‘The banking pendulum is beginning to swing’: Circle plans to become a national digital currency bank
- Circle will be the first crypto firm to become a full-reserve commercial bank, if its application is approved.
- This could place the firm in a unique position to act as a link between traditional and decentralized finance.
Blockchain-based payments company Circle has filed to become a national commercial bank. The news was announced in a blog post by co-founder and CEO Jeremy Allaire, which states that Circle would operate under the supervision of the Federal Reserve, the U.S. Treasury, the OCC and the FDIC.
Circle is perhaps best known as the principal operator of USDC, the world’s second-largest stablecoin by market capitalization after Tether (USDT). Currently the ninth-largest cryptocurrency, USDC has a market value of over $27 billion.
Allaire anticipates USDC will eventually reach hundreds of billions of dollars in circulation, and he believes that full-reserve banking built on digital asset infrastructure can lead to a more efficient, safe, and resilient financial system.
“Establishing national regulatory standards for dollar digital currencies is crucial to enabling the potential of digital currencies in the real economy, including standards for reserve management and composition,” said Allaire.
The news of Circle’s intention to become a bank comes just a month after the company filed an S-4 with the SEC to go public on the New York Stock Exchange through a merger with Concord Acquisition Corp., a publicly traded SPAC. The deal valued the firm at $4.5 billion.
While a number of crypto-native firms including Paxos and Anchorage Digital have already been issued a conditional banking charter by the OCC, Circle would be the first in the industry to become a full-reserve commercial bank, if its application is approved.
Fractional-reserve banking, practiced by most commercial banks in the U.S., requires only a fraction of each depositor’s funds to be backed by actual cash. In contrast, full-reserve banking requires a bank to keep the full amount of each deposit in cash and ready for withdrawal.

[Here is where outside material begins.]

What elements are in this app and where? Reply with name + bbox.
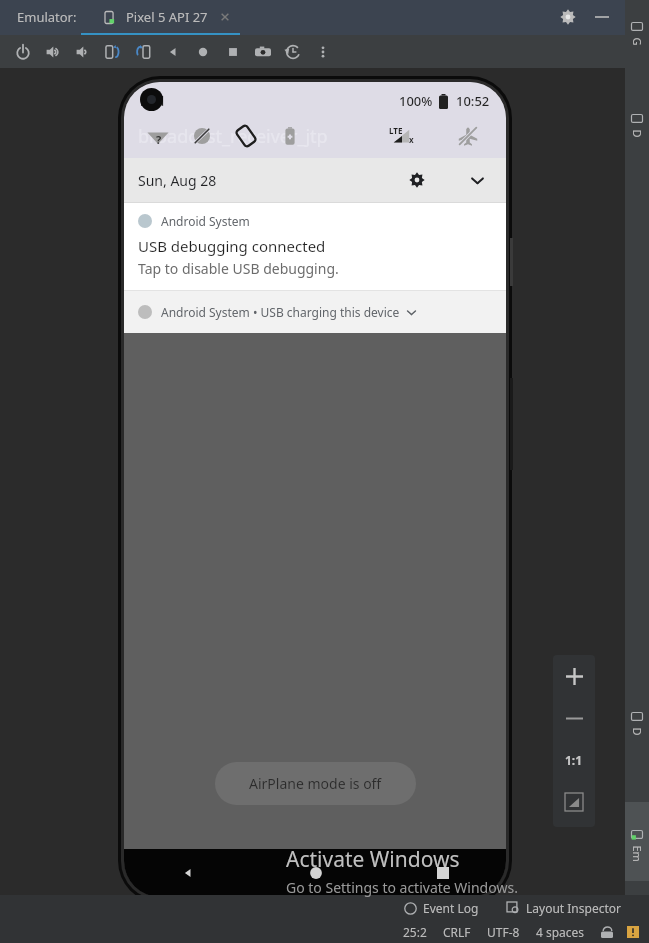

The transition to a full-reserve bank would subject Circle to much greater regulatory oversight, as it would be expected to submit detailed reports of its operations and the nature of its reserves to government agencies.
However, this may also place Circle in a unique position to act as a link between traditional and decentralized finance. It could help the firm legitimize itself to the traditional financial world without straying from its roots in the crypto world.
“With this development, the banking pendulum is beginning to swing away from ‘yield at all costs’, which encourages riskier behavior by banks and lenders, towards ‘pragmatism and conservatism’, which encourages preservation of capital entrusted to the institution,” said George Kaloudis, research analyst at CoinDesk. “This should introduce more transparency to banking in general.”
Kaloudis believes Circle’s commitment to more conventional lending practices would expand the margin of safety that traditional finance companies associate with crypto-native businesses. This could help bring about broader institutional interest in the entire cryptocurrency ecosystem.
“If the issuer of a major stablecoin becomes a federally regulated bank, a lot of the haze surrounding ‘shadowy super coders’ would naturally shift towards less skepticism and greater acceptance,” he said.
The high degree of regulatory oversight on Circle’s activities would bring more transparency to the emerging stablecoin asset category, possibly increasing investor interest and speeding up institutional adoption of USDC.
“Other U.S.-based stablecoin issuers may well have to consider a similar move if we discover that the Circle Bank has an unassailable advantage to gathering assets into USDC, at the expense of much slower growth for other stablecoins,” said Asi De Silva, managing partner at investment advisory firm RockDen Advisors.
Circle’s move to become a publicly traded company could also help legitimize the stablecoin industry in the eyes of investors and regulators. Even if the banking license doesn’t come through, becoming a publicly listed company would lead to much greater scrutiny and improved reporting standards.
“Post-listing, Circle will have to adhere to SEC rules and regulations, which will be a notable improvement for USDC owners. In my view, this will also influence how the SEC regulates the rest of the digital asset economy,” said De Silva. “If the SEC is comfortable with a stablecoin issuer going public, how much longer can it keep bringing up a lack of investor protection to turn down crypto ETF applications?”